No comer carne en Viernes Santo: origen y significado
Tradición religiosa promueve reflexión y sacrificio
La práctica de no consumir carne durante el Viernes Santo responde a una tradición de la Iglesia católica que busca conmemorar la muerte de Jesucristo en la cruz. Esta costumbre, vigente desde los primeros siglos del cristianismo, se mantiene especialmente durante la Semana Santa como un acto de penitencia, reflexión y respeto espiritual.
El Viernes Santo es considerado el día en que Jesús fue crucificado, por lo que la abstinencia de carne simboliza el recuerdo de su sacrificio. En este contexto, la carne —especialmente la roja— se asocia simbólicamente con el cuerpo de Cristo, lo que motiva a los creyentes a evitar su consumo como señal de respeto.
Históricamente, esta práctica también está vinculada al concepto de penitencia y renuncia a los placeres. En la Edad Media, la carne era vista como un alimento de lujo, por lo que dejar de consumirla representaba humildad y sacrificio.
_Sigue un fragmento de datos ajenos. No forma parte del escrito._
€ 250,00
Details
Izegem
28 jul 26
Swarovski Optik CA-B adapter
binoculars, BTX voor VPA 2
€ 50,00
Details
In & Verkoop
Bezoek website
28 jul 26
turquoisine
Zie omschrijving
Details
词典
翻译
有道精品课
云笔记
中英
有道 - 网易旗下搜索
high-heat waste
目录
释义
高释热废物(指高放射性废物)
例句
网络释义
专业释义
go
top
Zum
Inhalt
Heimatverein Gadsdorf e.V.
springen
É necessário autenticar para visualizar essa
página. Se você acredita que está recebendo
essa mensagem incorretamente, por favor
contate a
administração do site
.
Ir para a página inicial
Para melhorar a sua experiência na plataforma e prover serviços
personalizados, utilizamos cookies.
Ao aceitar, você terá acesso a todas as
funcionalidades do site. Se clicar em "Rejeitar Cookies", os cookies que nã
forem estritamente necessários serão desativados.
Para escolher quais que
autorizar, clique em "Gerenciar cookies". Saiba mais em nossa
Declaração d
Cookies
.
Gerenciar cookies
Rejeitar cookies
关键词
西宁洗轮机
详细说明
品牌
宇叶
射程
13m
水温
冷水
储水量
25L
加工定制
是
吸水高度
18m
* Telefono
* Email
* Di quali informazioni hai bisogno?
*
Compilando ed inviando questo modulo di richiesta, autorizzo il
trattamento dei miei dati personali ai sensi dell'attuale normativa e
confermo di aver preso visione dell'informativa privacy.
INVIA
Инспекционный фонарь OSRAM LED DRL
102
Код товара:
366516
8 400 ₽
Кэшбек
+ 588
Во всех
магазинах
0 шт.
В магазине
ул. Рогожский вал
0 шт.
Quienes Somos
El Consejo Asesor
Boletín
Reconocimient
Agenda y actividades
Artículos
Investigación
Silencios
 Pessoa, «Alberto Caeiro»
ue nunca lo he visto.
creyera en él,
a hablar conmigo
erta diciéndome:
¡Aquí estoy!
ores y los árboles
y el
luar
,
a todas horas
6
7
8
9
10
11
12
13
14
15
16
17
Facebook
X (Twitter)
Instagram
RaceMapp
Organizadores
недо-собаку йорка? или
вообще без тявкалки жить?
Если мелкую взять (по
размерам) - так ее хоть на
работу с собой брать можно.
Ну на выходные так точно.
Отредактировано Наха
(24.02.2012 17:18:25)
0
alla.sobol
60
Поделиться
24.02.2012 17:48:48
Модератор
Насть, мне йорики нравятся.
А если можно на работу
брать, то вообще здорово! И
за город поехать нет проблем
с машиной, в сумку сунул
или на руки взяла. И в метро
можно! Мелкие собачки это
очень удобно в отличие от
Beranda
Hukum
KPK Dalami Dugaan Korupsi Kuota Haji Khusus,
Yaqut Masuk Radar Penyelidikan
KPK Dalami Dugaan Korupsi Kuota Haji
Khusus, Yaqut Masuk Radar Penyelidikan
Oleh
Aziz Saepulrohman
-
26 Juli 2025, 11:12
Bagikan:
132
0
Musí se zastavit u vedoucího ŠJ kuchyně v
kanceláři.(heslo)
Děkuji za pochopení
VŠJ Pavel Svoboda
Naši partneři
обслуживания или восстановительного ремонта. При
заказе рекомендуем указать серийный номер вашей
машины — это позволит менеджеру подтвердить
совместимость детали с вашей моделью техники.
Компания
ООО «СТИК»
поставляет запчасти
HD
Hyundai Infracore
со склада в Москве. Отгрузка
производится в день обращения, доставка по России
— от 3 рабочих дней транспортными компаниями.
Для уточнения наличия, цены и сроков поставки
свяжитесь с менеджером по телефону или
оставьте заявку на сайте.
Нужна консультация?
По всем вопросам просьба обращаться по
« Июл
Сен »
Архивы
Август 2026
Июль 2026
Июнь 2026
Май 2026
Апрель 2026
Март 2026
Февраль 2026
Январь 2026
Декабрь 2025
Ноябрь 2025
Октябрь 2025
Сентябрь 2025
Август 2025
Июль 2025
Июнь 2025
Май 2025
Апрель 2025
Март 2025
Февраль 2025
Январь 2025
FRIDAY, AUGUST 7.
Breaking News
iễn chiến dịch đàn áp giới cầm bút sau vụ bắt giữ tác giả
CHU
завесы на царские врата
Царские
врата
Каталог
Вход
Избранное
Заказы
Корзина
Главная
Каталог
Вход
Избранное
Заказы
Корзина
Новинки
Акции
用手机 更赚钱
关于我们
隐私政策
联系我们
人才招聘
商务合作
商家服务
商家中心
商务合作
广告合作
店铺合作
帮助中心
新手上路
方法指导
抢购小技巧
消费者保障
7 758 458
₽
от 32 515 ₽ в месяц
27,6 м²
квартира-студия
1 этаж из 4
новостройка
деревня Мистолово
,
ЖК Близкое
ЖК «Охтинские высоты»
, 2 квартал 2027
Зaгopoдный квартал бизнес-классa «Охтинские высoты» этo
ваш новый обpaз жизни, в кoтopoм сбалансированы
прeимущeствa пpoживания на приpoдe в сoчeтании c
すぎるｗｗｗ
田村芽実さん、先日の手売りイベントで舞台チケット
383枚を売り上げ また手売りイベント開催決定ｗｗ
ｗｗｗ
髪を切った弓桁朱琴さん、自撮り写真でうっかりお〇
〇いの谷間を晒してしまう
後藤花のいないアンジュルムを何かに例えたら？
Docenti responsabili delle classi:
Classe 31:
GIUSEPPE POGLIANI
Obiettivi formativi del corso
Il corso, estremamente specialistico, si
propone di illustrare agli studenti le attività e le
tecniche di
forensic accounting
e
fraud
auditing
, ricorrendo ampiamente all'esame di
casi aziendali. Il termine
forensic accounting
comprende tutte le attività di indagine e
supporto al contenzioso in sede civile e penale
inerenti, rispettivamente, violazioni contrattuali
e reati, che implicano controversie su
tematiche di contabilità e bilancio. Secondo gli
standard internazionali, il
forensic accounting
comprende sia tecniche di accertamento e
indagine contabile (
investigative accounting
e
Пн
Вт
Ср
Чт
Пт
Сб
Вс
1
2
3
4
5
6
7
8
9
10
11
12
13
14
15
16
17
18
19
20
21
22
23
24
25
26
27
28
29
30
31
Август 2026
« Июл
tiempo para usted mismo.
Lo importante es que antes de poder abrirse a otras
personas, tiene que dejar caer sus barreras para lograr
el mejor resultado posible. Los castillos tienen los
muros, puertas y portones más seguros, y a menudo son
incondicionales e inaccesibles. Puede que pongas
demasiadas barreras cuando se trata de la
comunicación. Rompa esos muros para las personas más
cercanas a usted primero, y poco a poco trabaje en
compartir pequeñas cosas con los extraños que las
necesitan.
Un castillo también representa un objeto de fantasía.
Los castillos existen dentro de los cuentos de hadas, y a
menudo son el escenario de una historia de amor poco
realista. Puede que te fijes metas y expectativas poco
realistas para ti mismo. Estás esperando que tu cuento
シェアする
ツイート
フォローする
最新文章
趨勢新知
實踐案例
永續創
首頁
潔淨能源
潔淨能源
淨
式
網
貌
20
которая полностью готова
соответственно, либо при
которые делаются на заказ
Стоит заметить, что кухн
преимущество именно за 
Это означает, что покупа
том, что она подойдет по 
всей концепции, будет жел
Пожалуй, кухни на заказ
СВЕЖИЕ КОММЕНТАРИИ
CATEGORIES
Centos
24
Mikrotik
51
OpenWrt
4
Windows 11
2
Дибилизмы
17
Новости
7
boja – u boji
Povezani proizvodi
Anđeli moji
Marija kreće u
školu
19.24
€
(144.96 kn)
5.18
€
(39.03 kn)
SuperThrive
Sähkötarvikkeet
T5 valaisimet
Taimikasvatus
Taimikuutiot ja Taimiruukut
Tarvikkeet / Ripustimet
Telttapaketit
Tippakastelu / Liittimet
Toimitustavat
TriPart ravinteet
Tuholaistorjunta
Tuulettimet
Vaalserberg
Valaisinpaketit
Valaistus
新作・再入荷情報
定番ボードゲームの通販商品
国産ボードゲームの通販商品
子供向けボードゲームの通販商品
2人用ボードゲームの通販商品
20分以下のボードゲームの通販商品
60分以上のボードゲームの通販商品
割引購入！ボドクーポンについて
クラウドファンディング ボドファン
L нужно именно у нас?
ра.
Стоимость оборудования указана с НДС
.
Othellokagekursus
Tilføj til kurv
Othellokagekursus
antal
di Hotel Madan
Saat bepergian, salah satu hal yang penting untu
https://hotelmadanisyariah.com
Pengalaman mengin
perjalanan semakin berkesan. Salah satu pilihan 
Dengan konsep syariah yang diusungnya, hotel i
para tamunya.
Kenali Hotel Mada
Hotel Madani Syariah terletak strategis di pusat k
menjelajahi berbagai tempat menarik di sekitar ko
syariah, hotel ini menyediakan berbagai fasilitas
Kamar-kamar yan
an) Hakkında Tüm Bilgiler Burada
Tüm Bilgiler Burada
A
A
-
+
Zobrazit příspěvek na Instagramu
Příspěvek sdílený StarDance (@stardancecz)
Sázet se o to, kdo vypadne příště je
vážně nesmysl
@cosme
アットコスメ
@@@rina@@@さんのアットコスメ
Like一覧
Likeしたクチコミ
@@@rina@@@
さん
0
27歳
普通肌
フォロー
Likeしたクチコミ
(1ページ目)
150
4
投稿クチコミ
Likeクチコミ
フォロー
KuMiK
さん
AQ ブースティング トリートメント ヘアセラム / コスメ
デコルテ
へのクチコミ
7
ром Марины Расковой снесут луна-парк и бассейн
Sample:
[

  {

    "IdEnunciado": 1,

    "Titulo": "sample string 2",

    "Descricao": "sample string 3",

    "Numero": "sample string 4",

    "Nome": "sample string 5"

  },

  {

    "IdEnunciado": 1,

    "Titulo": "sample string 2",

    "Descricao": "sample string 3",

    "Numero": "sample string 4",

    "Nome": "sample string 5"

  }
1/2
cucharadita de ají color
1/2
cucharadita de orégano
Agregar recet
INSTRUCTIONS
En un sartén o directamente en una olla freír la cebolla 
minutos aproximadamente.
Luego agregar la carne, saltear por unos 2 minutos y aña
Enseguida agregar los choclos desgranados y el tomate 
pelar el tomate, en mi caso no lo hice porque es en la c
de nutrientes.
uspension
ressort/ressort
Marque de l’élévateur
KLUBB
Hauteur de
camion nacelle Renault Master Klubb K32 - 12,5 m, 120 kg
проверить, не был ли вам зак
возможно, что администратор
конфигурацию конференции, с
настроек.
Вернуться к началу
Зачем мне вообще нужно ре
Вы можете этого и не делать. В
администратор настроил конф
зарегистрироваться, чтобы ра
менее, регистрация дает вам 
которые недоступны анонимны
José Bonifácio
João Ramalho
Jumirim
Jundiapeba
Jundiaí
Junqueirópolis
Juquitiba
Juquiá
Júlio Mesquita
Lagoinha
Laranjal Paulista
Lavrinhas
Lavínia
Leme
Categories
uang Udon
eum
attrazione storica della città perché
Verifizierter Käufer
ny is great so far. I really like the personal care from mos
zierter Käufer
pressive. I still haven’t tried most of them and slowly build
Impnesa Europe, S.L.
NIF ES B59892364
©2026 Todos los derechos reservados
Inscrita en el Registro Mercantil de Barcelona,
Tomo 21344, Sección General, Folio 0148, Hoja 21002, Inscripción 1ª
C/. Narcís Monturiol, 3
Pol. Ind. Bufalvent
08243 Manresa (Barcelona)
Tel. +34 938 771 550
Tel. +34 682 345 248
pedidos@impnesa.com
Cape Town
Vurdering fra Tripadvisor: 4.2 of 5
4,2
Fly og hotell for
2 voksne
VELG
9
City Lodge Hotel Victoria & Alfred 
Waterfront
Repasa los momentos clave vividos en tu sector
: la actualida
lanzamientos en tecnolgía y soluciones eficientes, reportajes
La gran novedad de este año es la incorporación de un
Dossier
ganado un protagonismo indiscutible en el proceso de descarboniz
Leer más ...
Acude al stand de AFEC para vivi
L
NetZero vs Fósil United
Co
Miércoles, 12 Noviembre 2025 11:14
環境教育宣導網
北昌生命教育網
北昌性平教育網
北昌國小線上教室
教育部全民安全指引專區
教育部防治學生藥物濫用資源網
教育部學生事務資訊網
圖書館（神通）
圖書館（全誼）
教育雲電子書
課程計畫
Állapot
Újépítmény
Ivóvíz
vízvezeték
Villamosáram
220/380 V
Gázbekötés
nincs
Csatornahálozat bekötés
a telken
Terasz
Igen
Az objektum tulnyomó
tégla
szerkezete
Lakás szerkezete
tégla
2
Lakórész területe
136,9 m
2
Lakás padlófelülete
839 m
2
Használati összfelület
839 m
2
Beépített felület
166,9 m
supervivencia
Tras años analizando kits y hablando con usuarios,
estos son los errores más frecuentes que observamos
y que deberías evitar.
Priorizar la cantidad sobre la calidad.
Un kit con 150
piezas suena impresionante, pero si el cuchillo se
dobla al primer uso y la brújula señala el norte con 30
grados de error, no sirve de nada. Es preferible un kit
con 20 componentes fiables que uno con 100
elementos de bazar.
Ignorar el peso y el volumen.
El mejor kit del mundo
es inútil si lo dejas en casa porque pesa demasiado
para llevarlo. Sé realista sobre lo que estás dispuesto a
Además, la tradición se enmarca en la Cuaresma, un período de 40 días de preparación espiritual inspirado en el ayuno de Jesús en el desierto.
Con el tiempo, la abstinencia adquirió también un sentido social, ya que se promovía que las personas destinaran el dinero ahorrado en alimentos a obras de caridad. Asimismo, el acto busca fortalecer el autocontrol y la vida espiritual mediante la renuncia a ciertos hábitos cotidianos.
Como siguiente paso, líderes religiosos recuerdan que más allá de la tradición, el enfoque está en la reflexión personal, la solidaridad y la práctica de valores como la moderación y la empatía durante la Semana Santa.